In terms of whether this team is going to get there: At the beginning of this year, people looked at this team and thought this was a year in which the team could contend for a Stanley Cup. Have you seen enough from the Maple Leafs this year, given the struggles it has endured to be consistent day-to-day, that you think it is still a Stanley Cup contending team this season?

Shanahan: I just see adversity differently. I remember years and years ago when I was playing for Jim Rutherford, he came into our dressing room with about 12 games to go. He sort of took the pressure off of us and said it didn’t all ride on this year. At the time, I loved Jim Rutherford, but I hated that message as a player. I wanted to have that pressure that we had to win. I will never take that pressure off of our guys to sort of say, “Look, this is a long-term thing.” It really is about now.

The truth is that this is about how we develop and how we grow, but I don’t want to ever take the pressure off of the guys. They want the pressure. They want the expectations about now. In management, it is our job to make judgments and make assessments that are about now — this year and the future as well.

What has impressed you most about Auston Matthews’ season?
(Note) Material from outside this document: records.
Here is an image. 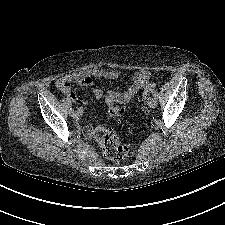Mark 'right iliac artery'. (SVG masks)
<instances>
[{
    "label": "right iliac artery",
    "instance_id": "1",
    "mask_svg": "<svg viewBox=\"0 0 225 225\" xmlns=\"http://www.w3.org/2000/svg\"><path fill=\"white\" fill-rule=\"evenodd\" d=\"M73 113V110H72V108H71V114Z\"/></svg>",
    "mask_w": 225,
    "mask_h": 225
}]
</instances>
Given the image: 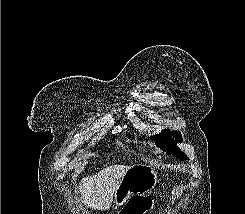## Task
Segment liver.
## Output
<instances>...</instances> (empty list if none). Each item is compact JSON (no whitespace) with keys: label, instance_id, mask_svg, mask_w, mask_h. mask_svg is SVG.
<instances>
[{"label":"liver","instance_id":"obj_1","mask_svg":"<svg viewBox=\"0 0 245 214\" xmlns=\"http://www.w3.org/2000/svg\"><path fill=\"white\" fill-rule=\"evenodd\" d=\"M129 166L111 165L81 180L79 191L84 204L94 210L105 211L111 207L115 191Z\"/></svg>","mask_w":245,"mask_h":214}]
</instances>
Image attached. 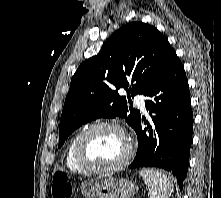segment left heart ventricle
Here are the masks:
<instances>
[{
  "instance_id": "1",
  "label": "left heart ventricle",
  "mask_w": 221,
  "mask_h": 198,
  "mask_svg": "<svg viewBox=\"0 0 221 198\" xmlns=\"http://www.w3.org/2000/svg\"><path fill=\"white\" fill-rule=\"evenodd\" d=\"M126 152L124 137L113 129H98L86 139L84 153L87 160L100 167L118 163Z\"/></svg>"
}]
</instances>
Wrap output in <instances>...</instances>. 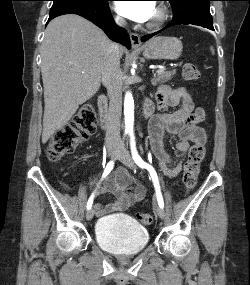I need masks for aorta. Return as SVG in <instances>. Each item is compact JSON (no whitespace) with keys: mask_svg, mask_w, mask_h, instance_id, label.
Segmentation results:
<instances>
[{"mask_svg":"<svg viewBox=\"0 0 250 285\" xmlns=\"http://www.w3.org/2000/svg\"><path fill=\"white\" fill-rule=\"evenodd\" d=\"M125 133H133L134 126V100L132 94L127 92L124 100Z\"/></svg>","mask_w":250,"mask_h":285,"instance_id":"1","label":"aorta"}]
</instances>
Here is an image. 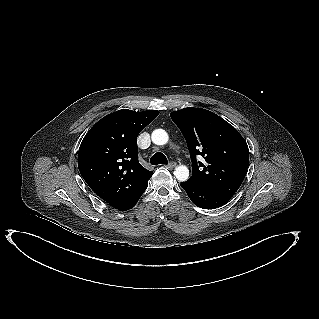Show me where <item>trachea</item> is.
Returning a JSON list of instances; mask_svg holds the SVG:
<instances>
[{
	"mask_svg": "<svg viewBox=\"0 0 319 319\" xmlns=\"http://www.w3.org/2000/svg\"><path fill=\"white\" fill-rule=\"evenodd\" d=\"M150 163L152 165H158V164H167L168 161L166 156L163 153L157 152L150 158Z\"/></svg>",
	"mask_w": 319,
	"mask_h": 319,
	"instance_id": "obj_1",
	"label": "trachea"
}]
</instances>
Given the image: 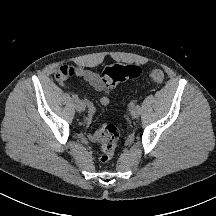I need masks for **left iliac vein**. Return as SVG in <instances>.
Segmentation results:
<instances>
[{
	"instance_id": "1",
	"label": "left iliac vein",
	"mask_w": 216,
	"mask_h": 216,
	"mask_svg": "<svg viewBox=\"0 0 216 216\" xmlns=\"http://www.w3.org/2000/svg\"><path fill=\"white\" fill-rule=\"evenodd\" d=\"M140 115V107L139 106H135L131 109V116L133 118H138Z\"/></svg>"
}]
</instances>
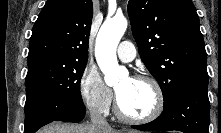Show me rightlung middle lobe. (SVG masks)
<instances>
[{
    "label": "right lung middle lobe",
    "mask_w": 221,
    "mask_h": 133,
    "mask_svg": "<svg viewBox=\"0 0 221 133\" xmlns=\"http://www.w3.org/2000/svg\"><path fill=\"white\" fill-rule=\"evenodd\" d=\"M87 62L48 67L26 77V93L36 91L53 100L82 101L80 81Z\"/></svg>",
    "instance_id": "dd1d6c3e"
}]
</instances>
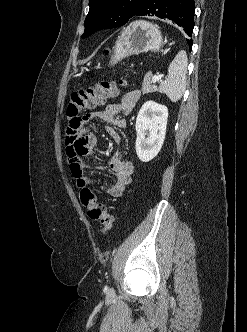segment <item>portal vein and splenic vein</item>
<instances>
[{"mask_svg": "<svg viewBox=\"0 0 247 332\" xmlns=\"http://www.w3.org/2000/svg\"><path fill=\"white\" fill-rule=\"evenodd\" d=\"M162 77H163L162 75H158V74L154 75L153 78H152V83H156L158 81H161Z\"/></svg>", "mask_w": 247, "mask_h": 332, "instance_id": "portal-vein-and-splenic-vein-1", "label": "portal vein and splenic vein"}]
</instances>
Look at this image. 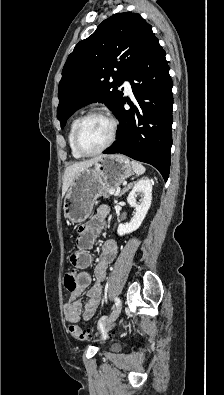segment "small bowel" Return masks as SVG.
<instances>
[{
    "instance_id": "1",
    "label": "small bowel",
    "mask_w": 224,
    "mask_h": 395,
    "mask_svg": "<svg viewBox=\"0 0 224 395\" xmlns=\"http://www.w3.org/2000/svg\"><path fill=\"white\" fill-rule=\"evenodd\" d=\"M107 207H101L96 216L89 219L79 230L77 237L78 250L71 255V263L80 269L88 268L93 257L90 253L97 237L108 217ZM118 251L114 240H106L101 247L100 260L94 268L96 281L91 285L92 277L87 271H81L77 276V286L71 292L69 300L64 304V316L69 322H76L81 317L90 320L96 313L102 299V283L106 277L108 266L113 263ZM88 287V301L82 305L80 296Z\"/></svg>"
}]
</instances>
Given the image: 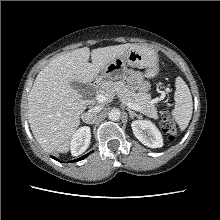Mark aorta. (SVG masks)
Instances as JSON below:
<instances>
[{"instance_id": "obj_1", "label": "aorta", "mask_w": 220, "mask_h": 220, "mask_svg": "<svg viewBox=\"0 0 220 220\" xmlns=\"http://www.w3.org/2000/svg\"><path fill=\"white\" fill-rule=\"evenodd\" d=\"M120 116H121V112L119 109L117 108H113L110 110L109 114H108V117L110 120L112 121H117L120 119Z\"/></svg>"}]
</instances>
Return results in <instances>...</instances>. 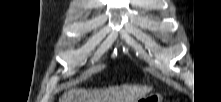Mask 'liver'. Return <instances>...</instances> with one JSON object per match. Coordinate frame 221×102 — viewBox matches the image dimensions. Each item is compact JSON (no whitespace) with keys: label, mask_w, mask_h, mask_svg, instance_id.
<instances>
[{"label":"liver","mask_w":221,"mask_h":102,"mask_svg":"<svg viewBox=\"0 0 221 102\" xmlns=\"http://www.w3.org/2000/svg\"><path fill=\"white\" fill-rule=\"evenodd\" d=\"M151 89L148 86L128 84L100 90L72 88L63 94L60 102H137Z\"/></svg>","instance_id":"liver-1"}]
</instances>
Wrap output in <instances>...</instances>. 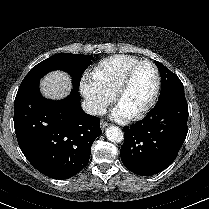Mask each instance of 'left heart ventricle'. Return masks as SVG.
<instances>
[{"instance_id": "1", "label": "left heart ventricle", "mask_w": 209, "mask_h": 209, "mask_svg": "<svg viewBox=\"0 0 209 209\" xmlns=\"http://www.w3.org/2000/svg\"><path fill=\"white\" fill-rule=\"evenodd\" d=\"M155 86V74L149 64L140 65L120 98L119 106L133 114L149 101Z\"/></svg>"}]
</instances>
Shanahan: I always felt, when he first came up, that he is one of those rare players that has the ability to lead a league in scoring and also be its best defensive player. There are very few guys that do that in hockey. I remember Fedorov, and in basketball, Michael Jordan. That is putting him in some elite company, and I don’t want to put that on him today, but he is the kind of guy… You look down the hallway at a guy like a Kopitar, and how he has played — I think Auston is dynamic and explosive offensively, but I think he also has the ability with his size, strength, awareness, and commitment to also be a Selke Trophy winner.

What would a 50-goal season mean to the organization at this stage in its development?

Shanahan: We are all about team success. We know why we are here. We are not here for any of those individual accolades. That being said, it is still exciting for the fans and exciting for us and it is probably exciting for Rick Vaive. You can’t ignore that stuff. You can’t ignore the individual achievements of players, but we understand — and they understand, how can you not, when you are living and playing in Toronto? — that this is all about the team success.

How is the organization dealing with the coronavirus? How big of an issue is that on your plate right now?

Shanahan: It is on our plate, certainly, like a lot of organizations. The CDC and the WHO are working closely together. Our own physicians are closely in contact with them to see how this evolves day to day. It is not something that anybody — if you turn on the news stations on any given day — has completely figured out yet. But I think we can lean on those professionals and not necessarily rumours or other ideas that are going on in social media or the press. If we lean on the CDC and the WHO, I think they are going to give us the best, most accurate information so that our players and our fans and our community are as safe as possible.